Royal Historical Society appoints Lucy Noakes as its new President from 2024

17 January 2024

The Council of the Royal Historical Society is delighted to announce the appointment of Lucy Noakes as its next President from November 2024.

Lucy Noakes is Rab Butler Professor of Modern History at the University of Essex and a social and cultural historian of early to mid 20th-century Britain. She will take up the Presidency of the Royal Historical Society in November 2024 when she succeeds the current President, Emma Griffin, who completes her term in office later this year.

Lucy will be the 36th President of the Royal Historical Society since its formation in 1868. As President, Professor Noakes will lead the Society’s work to advocate for the historical profession and to promote the value of historical knowledge and understanding, in higher education and related sectors.

Before joining the University of Essex in 2017, Lucy Noakes held academic posts at the universities of Southampton Solent, Portsmouth and Brighton. As a specialist in the history of modern Britain, Lucy researches the experience and memory of those who have lived through conflict, with a particular focus on the First and Second World Wars. Her recent monographs include Dying for the Nation. Death, Grief and Bereavement in Second World War Britain (2020) and War and the British: Gender, Memory and National Identity 1939-1991 (revised edition 2023). Lucy’s work has made extensive use of the Mass Observation Archive, of which she is now a trustee.

On her election as the next President of the Royal Historical Society, Lucy Noakes said:

I am honoured and excited to be leading the Royal Historical Society as its new President from November 2024. This is a time of considerable opportunity and challenge for history and historians.

History is currently thriving in many ways: public interest in the past is unparalleled and today’s historians are working with great creativity, dedication and skill to bring their research to new audiences. Equally, history is facing unprecedented pressures, most notably in higher education where its value and contribution to society is often under-appreciated.

The Royal Historical Society is central to both these environments—championing history’s opportunities and potential while supporting and defending the discipline and profession. As President, I look forward greatly to working with the Society’s Council, its membership, and the wider historical community, to pursue these important goals.
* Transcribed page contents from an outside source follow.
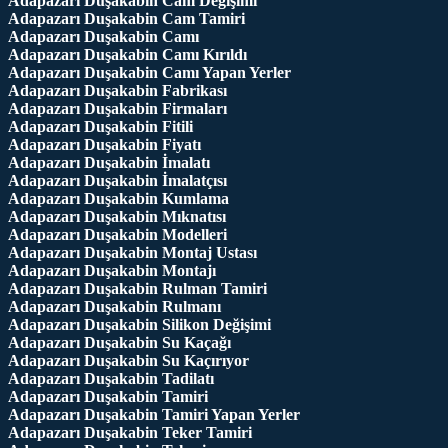
Adapazarı Duşakabin Cam Değişimi
Adapazarı Duşakabin Cam Tamiri
Adapazarı Duşakabin Camı
Adapazarı Duşakabin Camı Kırıldı
Adapazarı Duşakabin Camı Yapan Yerler
Adapazarı Duşakabin Fabrikası
Adapazarı Duşakabin Firmaları
Adapazarı Duşakabin Fitili
Adapazarı Duşakabin Fiyatı
Adapazarı Duşakabin İmalatı
Adapazarı Duşakabin İmalatçısı
Adapazarı Duşakabin Kumlama
Adapazarı Duşakabin Mıknatısı
Adapazarı Duşakabin Modelleri
Adapazarı Duşakabin Montaj Ustası
Adapazarı Duşakabin Montajı
Adapazarı Duşakabin Rulman Tamiri
Adapazarı Duşakabin Rulmanı
Adapazarı Duşakabin Silikon Değişimi
Adapazarı Duşakabin Su Kaçağı
Adapazarı Duşakabin Su Kaçırıyor
Adapazarı Duşakabin Tadilatı
Adapazarı Duşakabin Tamiri
Adapazarı Duşakabin Tamiri Yapan Yerler
Adapazarı Duşakabin Teker Tamiri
To accompany the announcement, Lucy has written today for the RHS blog onHistory and Memory in the 21st Century’.

 

Emma Griffin, President of the Royal Historical Society, 2020-24, said:

I am absolutely delighted to welcome Lucy as President-Elect of the Royal Historical Society and look forward to working with her in the coming months. Lucy is a brilliant historian and ideally suited to lead the Society and to develop its work as the national voice for history and historians.

With a wealth of experience in the historical society sector and in public history, Lucy fully appreciates the many ways historical research is now undertaken within and beyond higher education. I’m sure her interests and approach will be appreciated by the Society’s membership, and attract many more historians to join the Society and support its promotion of the discipline.

 

Commenting on the appointment, Jane Winters, chair of the Society’s Presidential Selection Committee, said:

Lucy has the ideal mix of expertise and experience to lead the Royal Historical Society in supporting and championing historians wherever they are found. She has a deep understanding of the challenges faced by different kinds of institution, both within and outside higher education, and an outstanding track record of working across sectors to promote and advance the discipline of history.

Lucy combines exceptional scholarship with extensive management and leadership experience, and takes a wonderfully collaborative approach to both. I’m delighted that she will be taking over as President from November 2024, to build on the work of Emma and her predecessors.

 

The Royal Historical Society is the UK’s foremost learned society for the support of history and historians. Founded in 1868, today’s Society is an international membership organisation of more than 6,000 historians working in higher education, archives, museums, publishing and broadcasting, as well as independent researchers and in community history groups.

The Society undertakes advocacy for the historical profession and promotion of the value of history; policy and research in areas relating to the discipline; a programme of public lectures and events; provision of research funding; and scholarly publishing, including its journal, Transactions of the Royal Historical Society (founded in 1872).